I am a big proponent of giving credit where credit is due. Using quotes. Attribution. I don't want to block someone who wants to re-post something I have written or photographed, as long as my name is attached to it. I want people to be able to see what I have created but also to know that I created it. Just because it is on the internet does not mean it is free for the stealing. The problem is that you can't do anything really to block your work from being illegally used by someone else. You have legal recourse if they do so inappropriately, but that process can be daunting.
What I have found however, is that the majority of violators are doing so without malice. They don't realize the rules so to speak. Which is where Creative Commons comes in for me. Creative Commons (CC) helps visitors, readers or users of your blog, site or printed works understand the parameters of common usage rights you are granting to them. It has been my experience that if I come across an image that I want to use, and I see guidelines on the originating site, I am more apt to follow them. If there aren't guidelines easily found, I don't make a lot of effort to create them.
I went to CC's website and after reading through some of their FAQ's decided to try their "simple license chooser." You answer 3 basic questions and there are pop up informational balloons to clarify further. Then you fill in your direct details such as a description of your works, your name, your blog address and a link to any existing disclosure page you might have.
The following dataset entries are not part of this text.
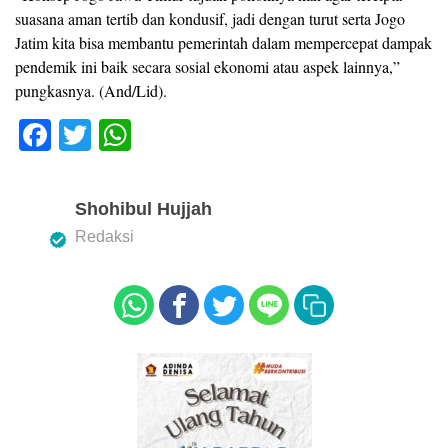
suasana aman tertib dan kondusif, jadi dengan turut serta Jogo
Jatim kita bisa membantu pemerintah dalam mempercepat dampak
pendemik ini baik secara sosial ekonomi atau aspek lainnya,”
pungkasnya. (And/Lid).
F
T
W
a
wi
h
c
tt
at
Shohibul Hujjah
e
er
s
Redaksi
b
A
o
p
o
p
k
The CC site then converts these details into the guidelines you see in the new guideline statement we just posted below to the right on our sidebar. CC provides you with the HTML code to insert into your site wherever you like. It does not capture your information for their records or store it anywhere.
So now I have some guidelines here on our blog with the hopes that anyone wishing to replicate our stuff without modification will do so on a personal level only and credit us directly. Plus, they are an added tool to assist in the legal fight if some jerk ignores them and steals our stuff anyway.
So - don't be that guy. When you find something belonging to someone else that you like, look around for those handy CC guidelines and follow them. If they don't have guidelines, ask permission. Always credit back the original source directly. And create your own CC guidelines to make life easier for yourself and everyone else.